In reality, allowing numerous local companies to solicit equity investments directly over the internet with little to no regulation or disclosure creates a Petri dish for fraud. Small, opaque companies with few effective reporting or disclosure requirements advertising broadly for investment money, despite having little of the internal infrastructure to maintain a full-featured investor relations office--what environment could be better for the unscrupulous?
The less glamorous, but even more troubling proposal in the JOBS Act, the IPO on-ramp, would give "emerging growth" companies up to five years to come into compliance with disclosure requirements intended to protect investors. The catch? "Emerging growth" companies can have a market float up to $700 million and revenues up to $1 billion a year--giving large numbers of public companies a free pass to avoid regulations put in place after the Enron, WorldCom, and Lehman collapses, including the Sarbanes-Oxley requirement that an independent auditor sign off on the company's statements certifying their internal controls.
By one estimate, nearly one in seven companies currently listed would qualify for the emerging growth exemption. In fact, snack food maker Diamond Foods--recently hit with its own accounting scandal that has destroyed over half of investors' value--would have qualified for the emerging growth company exemption for its entire first five years.
Few would disagree that broad participation in vibrant capital markets is a key element to a robust recovery and long-term growth. However, U.S. equity mutual funds have seen net outflows of over $470 billion since 2007, and outflows in ten of twelve months during 2011, a trend that looks to continue in 2012. With the American public clearly wary of stepping back into the equity markets, is the solution really to unleash greater uncertainty on once-burned investors?
Our capital markets have only lately begun to shake off the shock of the liquidity crisis, the effect of the sub-prime housing crisis on our banking system, and more recently the embarrassment from a wave of fraudulent reverse mergers that allowed foreign companies to raise capital on U.S. exchanges with surprisingly little scrutiny.
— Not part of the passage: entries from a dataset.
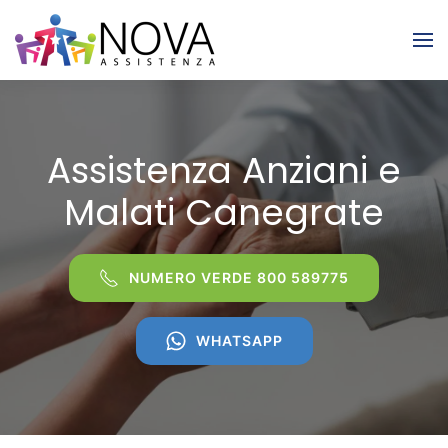
Skip to main content
Assistenza Anziani e
Malati Canegrate
NUMERO VERDE 800 589775
WHATSAPP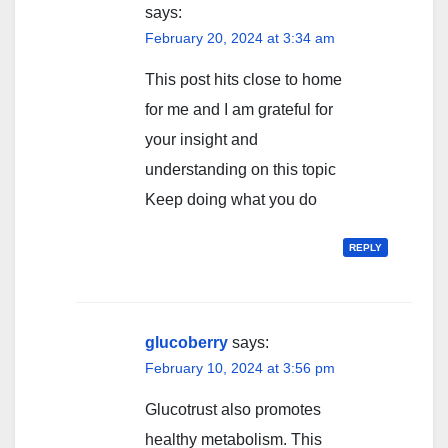
says:
February 20, 2024 at 3:34 am
This post hits close to home
for me and I am grateful for
your insight and
understanding on this topic
Keep doing what you do
REPLY
glucoberry
says:
February 10, 2024 at 3:56 pm
Glucotrust also promotes
healthy metabolism. This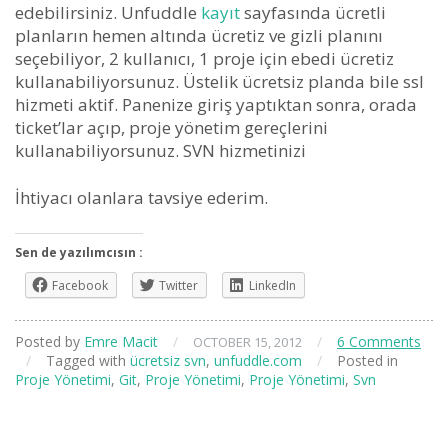
edebilirsiniz. Unfuddle
kayıt
sayfasında ücretli
planların hemen altında ücretiz ve gizli planını
seçebiliyor, 2 kullanıcı, 1 proje için ebedi ücretiz
kullanabiliyorsunuz. Üstelik ücretsiz planda bile ssl
hizmeti aktif. Panenize giriş yaptıktan sonra, orada
ticket’lar açıp, proje yönetim gereçlerini
kullanabiliyorsunuz. SVN hizmetinizi
İhtiyacı olanlara tavsiye ederim.
Sen de yazılımcısın :
Facebook
Twitter
LinkedIn
Posted by
Emre Macit
/
/
6 Comments
OCTOBER 15, 2012
/
Tagged with
ücretsiz svn
,
unfuddle.com
/
Posted in
Proje Yönetimi
,
Git
,
Proje Yönetimi
,
Proje Yönetimi
,
Svn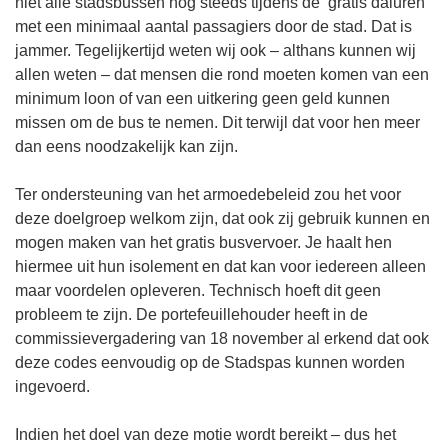
niet alle stadsbussen nog steeds tijdens de ‘gratis daluren’
met een minimaal aantal passagiers door de stad. Dat is
jammer. Tegelijkertijd weten wij ook – althans kunnen wij
allen weten – dat mensen die rond moeten komen van een
minimum loon of van een uitkering geen geld kunnen
missen om de bus te nemen. Dit terwijl dat voor hen meer
dan eens noodzakelijk kan zijn.
Ter ondersteuning van het armoedebeleid zou het voor
deze doelgroep welkom zijn, dat ook zij gebruik kunnen en
mogen maken van het gratis busvervoer. Je haalt hen
hiermee uit hun isolement en dat kan voor iedereen alleen
maar voordelen opleveren. Technisch hoeft dit geen
probleem te zijn. De portefeuillehouder heeft in de
commissievergadering van 18 november al erkend dat ook
deze codes eenvoudig op de Stadspas kunnen worden
ingevoerd.
Indien het doel van deze motie wordt bereikt – dus het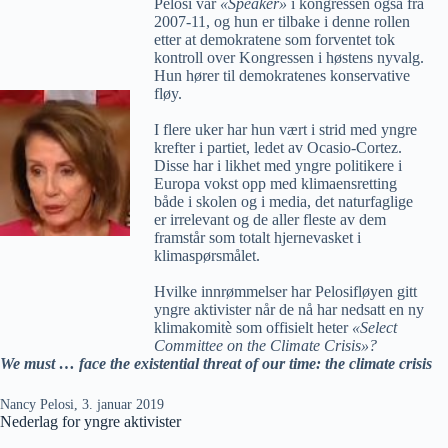
Pelosi var
«Speaker»
i kongressen også fra
2007-11, og hun er tilbake i denne rollen
etter at demokratene som forventet tok
kontroll over Kongressen i høstens nyvalg.
Hun hører til demokratenes konservative
fløy.
I flere uker har hun vært i strid med yngre
krefter i partiet, ledet av Ocasio-Cortez.
Disse har i likhet med yngre politikere i
Europa vokst opp med klimaensretting
både i skolen og i media, det naturfaglige
er irrelevant og de aller fleste av dem
framstår som totalt hjernevasket i
klimaspørsmålet.
Hvilke innrømmelser har Pelosifløyen gitt
yngre aktivister når de nå har nedsatt en ny
klimakomitè som offisielt heter
«Select
Committee on the Climate Crisis»?
We must … face the existential threat of our time: the climate crisis
Nancy Pelosi, 3. januar 2019
Nederlag for yngre aktivister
Numerous investors lost millions of dollars with little recourse, and not all were small-time traders: John Paulson's storied hedge fund Paulson & Co. lost an estimated $500 million when Toronto-listed reverse merger company SinoForest was revealed to be mostly smoke and mirrors. Concerns about the spate of reverse merger frauds were great enough that the Securities and Exchange Commission--at the behest of the exchanges themselves--tightened the rules surrounding the process.
The IPO on-ramp reverses these steps, and threatens to create an ever-expanding universe of rather large "small" companies that the S.E.C. would be expected to oversee. But in almost the same breath that Congress threatens to increase the burden on the S.E.C.'s oversight capacity, the House Financial Services Committee recently voted down a proposed S.E.C. budget increase.
Given these concerns, it is perhaps not surprising that an array of financial heavyweights lined up against the JOBS Act, including S.E.C. Chairman Mary Shapiro and Lynn Turner, former chief accountant for the S.E.C. who concluded that the legislation "won't create jobs, but it will simplify fraud." Now that the legislation is fait accompli, investors would be wise to heed their warnings.